Conste, pues, mi opinión, de que el dueño de los toros es el que debe señalar el orden o lugar en que deben ser lidiados.
Pero atiéndase bien a lo que he dicho: el dueño, nadie más que el dueño, o persona completamente autorizada; que hay otras fases en el asunto, y es necesario acordarse de ellas.
Suelen comprar las Empresas, y especialmente la de Madrid, a un mismo ganadero, tres, seis ó más corridas (así se dice entre aficionados), para darlas en una ó dos temporadas; y como el ganado viene en junto, entresaca de él, la Empresa, las reses que considera más a propósito para cada tarde, y claro es, como el ganadero desde que hizo la venta no sabe en qué día ni cuáles han de correrse, el empresario, abrogándose facultades que no tiene, designa los puestos a su antojo.

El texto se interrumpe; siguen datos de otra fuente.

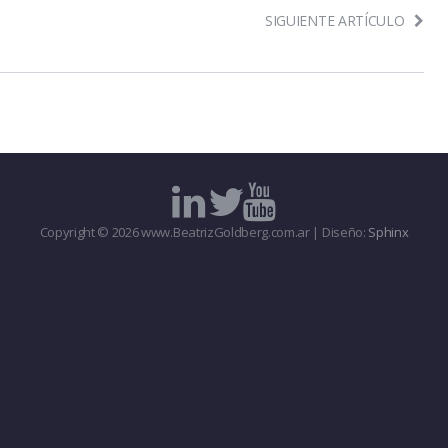
SIGUIENTE ARTÍCULO
Copyright © 2026 www.BeatrizGoldberg.com.ar | Diseño:
Sphinx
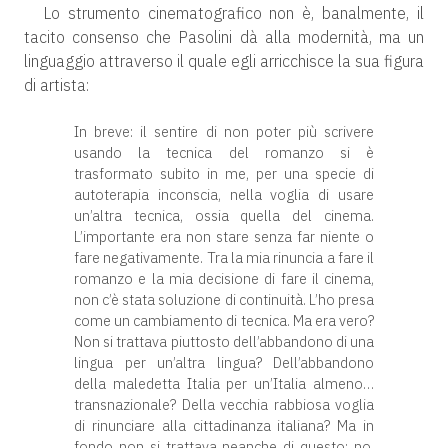
Lo strumento cinematografico non è, banalmente, il
tacito consenso che Pasolini dà alla modernità, ma un
linguaggio attraverso il quale egli arricchisce la sua figura
di artista:
In breve: il sentire di non poter più scrivere
usando la tecnica del romanzo si è
trasformato subito in me, per una specie di
autoterapia inconscia, nella voglia di usare
un’altra tecnica, ossia quella del cinema.
L’importante era non stare senza far niente o
fare negativamente. Tra la mia rinuncia a fare il
romanzo e la mia decisione di fare il cinema,
non c’è stata soluzione di continuità. L’ho presa
come un cambiamento di tecnica. Ma era vero?
Non si trattava piuttosto dell’abbandono di una
lingua per un’altra lingua? Dell’abbandono
della maledetta Italia per un’Italia almeno…
transnazionale? Della vecchia rabbiosa voglia
di rinunciare alla cittadinanza italiana? Ma in
fondo non si trattava neanche di questo; no,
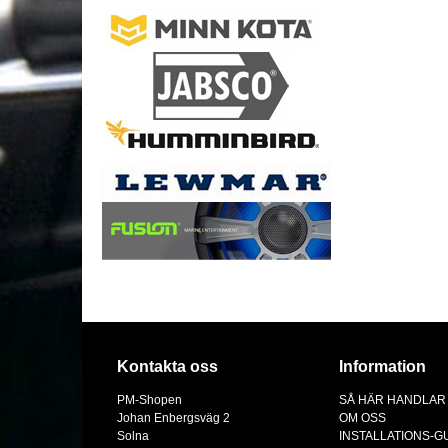
Kontakta oss
Information
PM-Shopen
SÅ HÄR HANDLAR
Johan Enbergsväg 2
OM OSS
Solna
INSTALLATIONS-G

Lejos de mí la sospecha de que ninguna Empresa quiera favorecer a un torero con perjuicio de otro; pero no podrá negárseme con fundamento, de que es más fácil el amaño de un hombre que con diez, ó doce, ó veinte, si tantos son los ganaderos que suministran reses. Dos ó tres dueños de vacadas podrán ser amigos de un espada, lo mismo que un empresario; pero todos no, que también podrán tener por otros sus afecciones.

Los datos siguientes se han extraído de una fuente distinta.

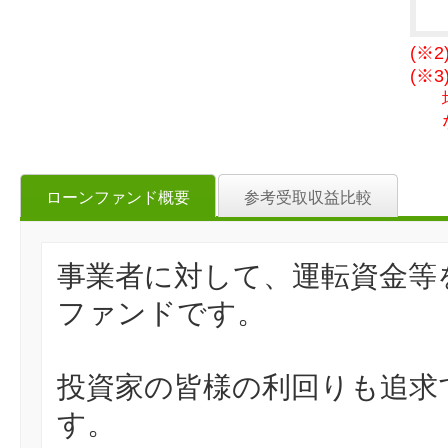
(※
(※
ローンファンド概要
参考受取収益比較
事業者に対して、運転資金等
ファンドです。
投資家の皆様の利回りも追求
す。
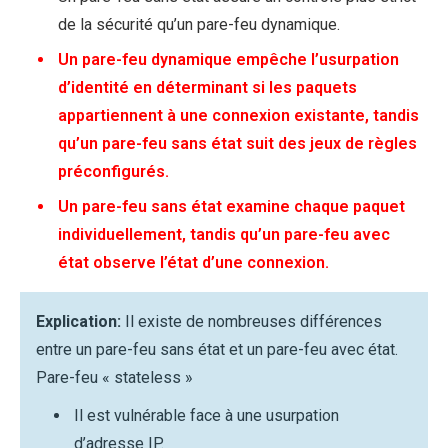
de la sécurité qu’un pare-feu dynamique.
Un pare-feu dynamique empêche l’usurpation
d’identité en déterminant si les paquets
appartiennent à une connexion existante, tandis
qu’un pare-feu sans état suit des jeux de règles
préconfigurés.
Un pare-feu sans état examine chaque paquet
individuellement, tandis qu’un pare-feu avec
état observe l’état d’une connexion.
Explication:
Il existe de nombreuses différences
entre un pare-feu sans état et un pare-feu avec état.
Pare-feu « stateless »
Il est vulnérable face à une usurpation
d’adresse IP.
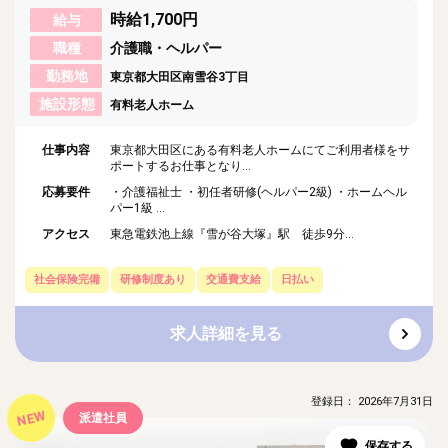
時給1,700円
給与
職種
介護職・ヘルパー
勤務地
東京都大田区南雪谷3丁目
施設形態
有料老人ホーム
仕事内容
東京都大田区にある有料老人ホームにてご利用者様をサ
ポートするお仕事となり...
応募要件
・介護福祉士 ・初任者研修(ヘルパー2級) ・ホームヘル
パー1級 ...
アクセス
東急電鉄池上線『雪が谷大塚』駅 徒歩9分...
社会保険完備
研修制度あり
交通費支給
日払い
求人詳細を見る
登録日： 2026年7月31日
NEW
派遣社員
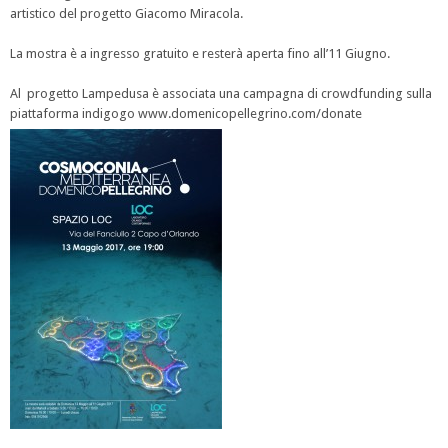
artistico del progetto Giacomo Miracola.
La mostra è a ingresso gratuito e resterà aperta fino all’11 Giugno.
Al progetto Lampedusa è associata una campagna di crowdfunding sulla
piattaforma indigogo www.domenicopellegrino.com/donate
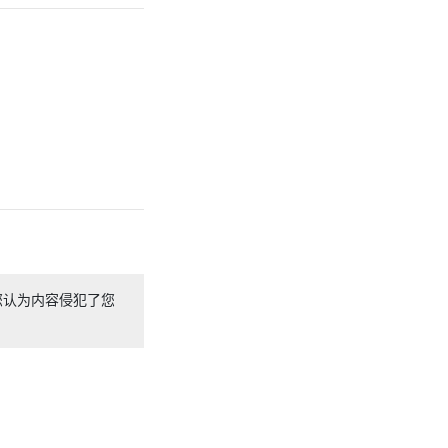
您认为内容侵犯了您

En ese caso único, en el de que no comparezca por sí o representado el ganadero, al apartado que se verifica el día de la corrida, opta por el sorteo, a pesar de sus inconvenientes; pero haciéndose saber al público cómo y por qué se ha verificado, para evitar malas interpretaciones como de las que ahora nos quejamos los aficionados a una fiesta que fue patrimonio de los valientes. No quiero que el empresario, ni los veterinarios, ni el inspector, ni el alcalde, señalen el orden de salida de los toros, ni ellos deben quererlo si huyen de responsabilidades que, siquiera moralmente, podrían achacárseles por ignorancia o impericia, ya que no por mala fe.
Sí esta cuestión se hubiese suscitado hace cuarenta años, se les hubiera enrojecido el rostro de vergüenza a los que entonces toreaban; puede que a alguno de los que ganan hoy tantos miles do pesetas le suceda. lo mismo; pero hay alguien que dudándolo exclama: ¡¡A qué estado hemos llegado!!